The FX drama "Sons of Anarchy" aired its series finale almost a decade ago, yet fans today can't help but continue to dissect the show's complicated world and its arresting characters, led by Charlie Hunnam's charismatic Jax Teller. One debate has continued to swirl around a peculiarly specific aspect of Jax's character: his white tennis shoes. Viewers have often questioned why a tough character like Jax wears such bright sneakers throughout an often dark and dirty existence.

In an interview with the Huffington Post, Hunnam clarified that his attire as Jax — including his white shoes — was directly inspired by a young, "fearless" member of a real-life motorcycle club. The actor stated of the now-deceased club member's influence that "literally, Jax wears the jeans and the shoes he wore." The shoes quickly became an iconic, if occasionally questioned or derided, part of Jax's persona ... though he curiously discards them just before the series finale. While a seemingly small aspect of a huge story, this change in attire reveals more about the character than fans may initially realize.

Why did Jax change his shoes?

While this is not the first time Jax's outfit change has prompted discussion of a deeper meaning, the literal reason for his change of footwear is that they become stained by blood in the 12th episode of Season 7, "Red Rose." Much of this final season is shaped by the death of Jax's wife, Dr. Tara Knowles-Teller. Believing her murder to be the work of a crime syndicate, the Chinese Triad, Jax leads the Sons in a brutal war against them. However, it is eventually revealed to Jax that the Chinese Triad had no hand in Tara's murder; in reality, she was personally and viciously executed by Jax's own mother, Gemma Teller Morrow, who was suspicious that Tara had turned on her husband and the club as a whole and become a confidential informant for law enforcement.

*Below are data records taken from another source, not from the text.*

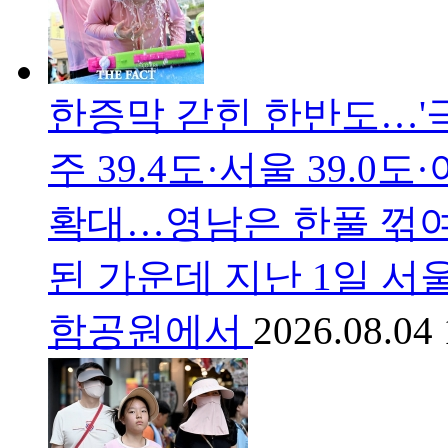
한증막 갇힌 한반도…'
주 39.4도·서울 39.0
확대…영남은 한풀 꺾
된 가운데 지난 1일 서
함공원에서
2026.08.04 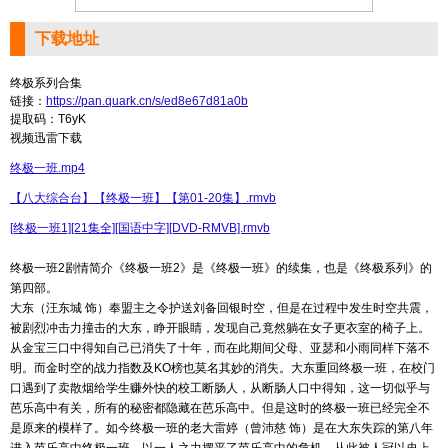
下载地址
终极系列合集
链接：
https://pan.quark.cn/s/ed8e67d81a0b
提取码：T6yK
视频迅雷下载
终极一班.mp4
【八大综合台】【终极一班】【第01-20集】.rmvb
[终极一班1][21集全][国语中字][DVD-RMVB].rmvb
终极一班2剧情简介《终极一班2》是《终极一班》的续集，也是《终极系列》的
第四部。
大东（汪东城 饰）奉盟主之令护送刘备回银时空，但是在过程中发生时空共震，
被剧烈冲击力撞击的大东，睁开眼睛，发现自己竟然躺在女子更衣室的椅子上。
从金宝三口中得知自己已消失了十年，而在此期间父母、亚瑟和小雨同样下落不
明。而金时空的战力指数及KO榜也莫名其妙的消失。大东重回终极一班，在校门
口遇到了卖散烟给学生赚外快的校工断肠人，从断肠人口中得知，这一切似乎与
芭乐高中有关，所有的秘密都隐藏在芭乐高中。但是这时的终极一班已经完全不
是原来的模样了。如今终极一班的老大雷婷（曾沛慈 饰）是在大东失踪的第八年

When Jax confronts his mother, she actually urges him to exact his punishment against her, gently insisting, "You have to do this. It's who we are." When Jax tearfully pulls the trigger, his shoes are stained by his mother's blood. Obviously, he can't continue to wear them around, but rather than attempting to clean and preserve them, he merely swaps them for black boots in the final episode of the series.

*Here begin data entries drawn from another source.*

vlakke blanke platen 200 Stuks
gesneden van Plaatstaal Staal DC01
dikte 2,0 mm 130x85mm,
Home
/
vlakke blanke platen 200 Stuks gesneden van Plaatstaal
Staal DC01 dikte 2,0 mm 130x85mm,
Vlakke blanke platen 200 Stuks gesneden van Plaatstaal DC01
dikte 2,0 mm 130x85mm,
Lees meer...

What does this change symbolize?

As with many great anti-hero dramas, the protagonists of "Sons of Anarchy" commonly wrestle with the morality of their own actions — the necessary evils they commit to survive. None struggle with this more than Jax, who often thinks of himself as a more conscious member of the club. This youthful self-righteousness is, in part, embodied by his blindingly white sneakers, ever bright, pure, and seemingly immune to the dust and blood his world is literally and metaphorically engulfed in.

When he's forced to murder his own mother, however, neither the man himself nor his sneakers can remain absolved of his bloody actions. Though the series' final quote references the iconic Elizabethan tragedy "Hamlet," this scene arguably evokes another key Shakespearean play. In "Macbeth," Lady Macbeth spends a great deal of time attempting to wash the blood of her victim, King Duncan, from her hands, simultaneously attempting to wash away her guilt as well (via Penguin).

Based on his nod to Hamlet in the finale, it's possible that showrunner Kurt Sutter had Shakespearean style on his mind, and that the blood on Lady Macbeth's hands shares the same purpose — a visual representation of irreconcilable guilt — as the blood on Jax's once pure footwear. Regardless, this moment is undeniably the one in which Jax is forced to reckon with his life of violence, and the discarding of his sullied sneakers is an all but outright admission of culpability. As he dons the dark boots and mounts his father's bike, he accepts his horrible deeds and rides on as the man he always feared he'd become.